Role of an instructor
The days of the ‘sage on the stage’ are ending. Instructors still must have deep disciplinary knowledge, but they are also thoughtful designers of the overall educational experience.
That is, they now must think at the level of the overall educational programme, not just the specialized courses that they teach. The role of academic advising for instructors is critical. Can they help students design a programme of study that integrates high-impact experiences, inter and multi-disciplinary thinking, and bridges a pathway to a student’s career?
For universities, the challenge is transitioning from educational silos based on discipline to a learning community or ecosystem whose design puts multi-dimensional learning at the center of the education system.
This transition is vital for the holistic development of a student, which can only come through realization and experience emanation while leading him/her to adopt multi-dimensional approaches to education. Educators need to adopt the technology in sync with the local context along with adjusted curriculum. This is critical for enabling effective engagement between students and teachers.

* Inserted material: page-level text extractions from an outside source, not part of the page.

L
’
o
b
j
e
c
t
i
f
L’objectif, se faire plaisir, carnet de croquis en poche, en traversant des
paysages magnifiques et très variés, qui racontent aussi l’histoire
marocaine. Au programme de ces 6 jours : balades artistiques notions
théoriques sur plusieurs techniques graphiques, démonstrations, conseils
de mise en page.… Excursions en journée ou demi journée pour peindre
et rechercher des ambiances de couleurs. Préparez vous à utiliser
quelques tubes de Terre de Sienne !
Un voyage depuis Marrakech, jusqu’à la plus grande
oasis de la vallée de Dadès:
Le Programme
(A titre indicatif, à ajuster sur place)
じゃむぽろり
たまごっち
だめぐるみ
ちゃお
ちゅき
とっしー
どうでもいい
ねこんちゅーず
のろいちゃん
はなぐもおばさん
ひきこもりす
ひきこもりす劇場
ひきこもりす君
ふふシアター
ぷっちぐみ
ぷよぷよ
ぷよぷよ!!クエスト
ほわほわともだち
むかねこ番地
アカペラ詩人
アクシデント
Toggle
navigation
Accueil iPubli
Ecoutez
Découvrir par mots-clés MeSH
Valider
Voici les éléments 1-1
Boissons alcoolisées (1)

Most importantly, the institutions must implement support with remedial programmes for students in catching up with the time lost. These programmes should not just identify the areas in which students need more support, but also monitor students’ progress continually.
Missouri, US, adopted the approach way back in 2011
Any crisis is always an opportunity. For instance, when a tornado destroyed many of the buildings and physical assets of the school district in Joplin, Missouri in 2011, it accelerated the transition away from physical books into virtual learning resources with an investment in e-tools provided to all students, greatly expanding access to such resources for poorer students. In addition, the elimination of the four walls of the classroom, opened up the pedagogical tools beyond ‘chalk and talk’, to include team-based learning, experiential learning, and other approaches more conducive to experimentation and application.

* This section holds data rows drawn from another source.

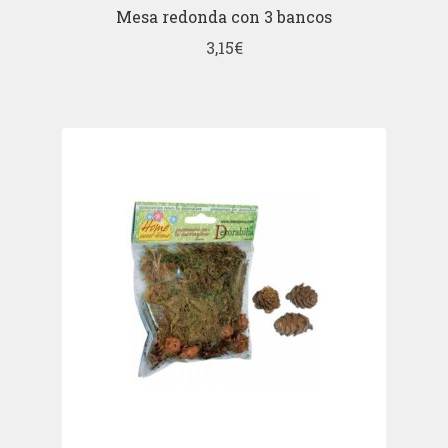
Mesa redonda con 3 bancos
3,15
€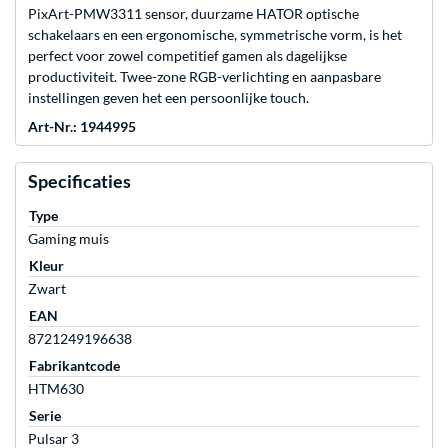
PixArt-PMW3311 sensor, duurzame HATOR optische
schakelaars en een ergonomische, symmetrische vorm, is het
perfect voor zowel competitief gamen als dagelijkse
productiviteit. Twee-zone RGB-verlichting en aanpasbare
instellingen geven het een persoonlijke touch.
Art-Nr.: 1944995
Specificaties
Type
Gaming muis
Kleur
Zwart
EAN
8721249196638
Fabrikantcode
HTM630
Serie
Pulsar 3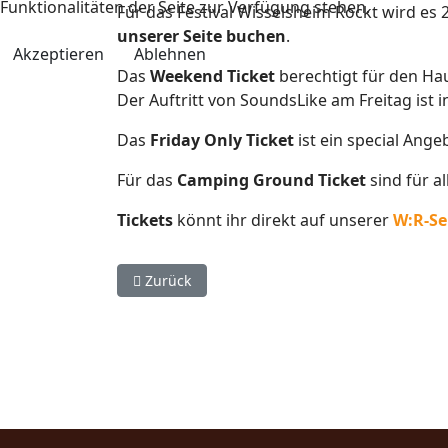
Funktionalitäten der Seite zur Verfügung stehen.
Für das Festival Wisselsheim Rockt wird es
unserer Seite buchen
.
Akzeptieren
Ablehnen
Das
Weekend Ticket
berechtigt für den Ha
Der Auftritt von SoundsLike am Freitag ist i
Das
Friday Only Ticket
ist ein special Ange
Für das
Camping Ground Ticket
sind für a
Tickets
könnt ihr direkt auf unserer
W:R-Se
Vorheriger Beitrag: Festivalrabatt Hotel Dolce
Zurück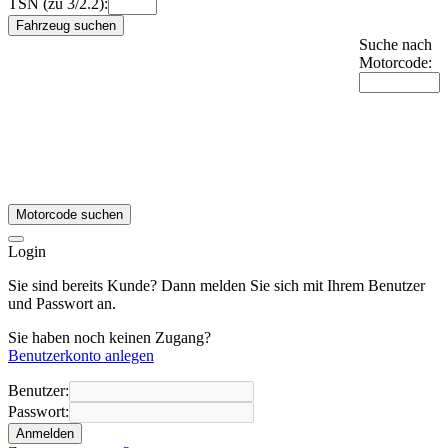
TSN (zu 3/2.2):
Fahrzeug suchen
Suche nach
Motorcode:
Motorcode suchen
Login
Sie sind bereits Kunde? Dann melden Sie sich mit Ihrem Benutzer
und Passwort an.
Sie haben noch keinen Zugang?
Benutzerkonto anlegen
Benutzer:
Passwort:
Anmelden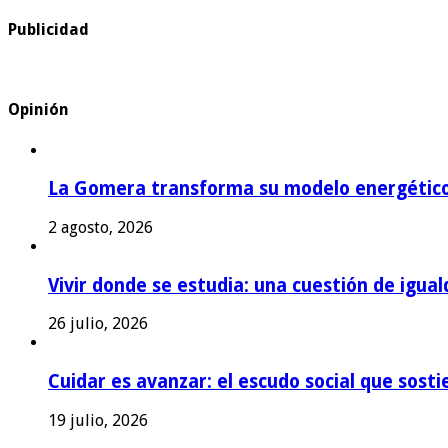
Publicidad
Opinión
La Gomera transforma su modelo energétic
2 agosto, 2026
Vivir donde se estudia: una cuestión de igual
26 julio, 2026
Cuidar es avanzar: el escudo social que sost
19 julio, 2026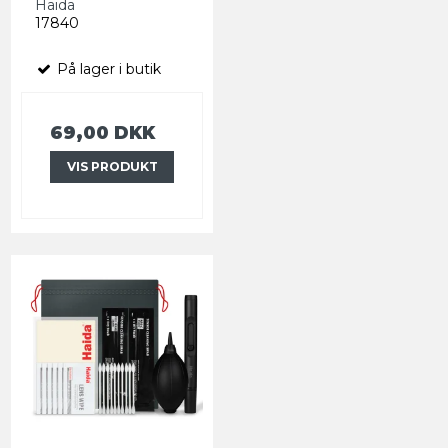
Haida
17840
På lager i butik
69,00 DKK
VIS PRODUKT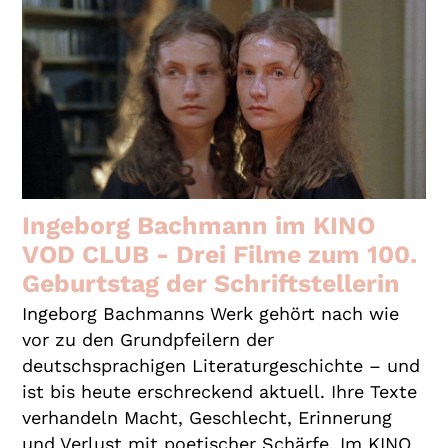
Ingeborg Bachmann im KINO
VOD CLUB - Drei Filme zum 100.
Geburtstag der Schriftstellerin
Ingeborg Bachmanns Werk gehört nach wie
vor zu den Grundpfeilern der
deutschsprachigen Literaturgeschichte – und
ist bis heute erschreckend aktuell. Ihre Texte
verhandeln Macht, Geschlecht, Erinnerung
und Verlust mit poetischer Schärfe. Im KINO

This time definitely, the pandemic has taken a serious toll on all levels of education, especially at primary school levels. The IMF has estimated that the average days of lost schooling in 2020 were 15 for children in developed countries, 45.7 for Emerging Market nations, and 70 for low-income countries. This will decelerate the targets for Millennium Development Goals and global justice and equity for years to come. But it is important to look forward. The crisis has again given an opportunity for basic rethinking about the means and ends of education, building on multi-dimensional approaches, to steer the trajectory towards a much better future.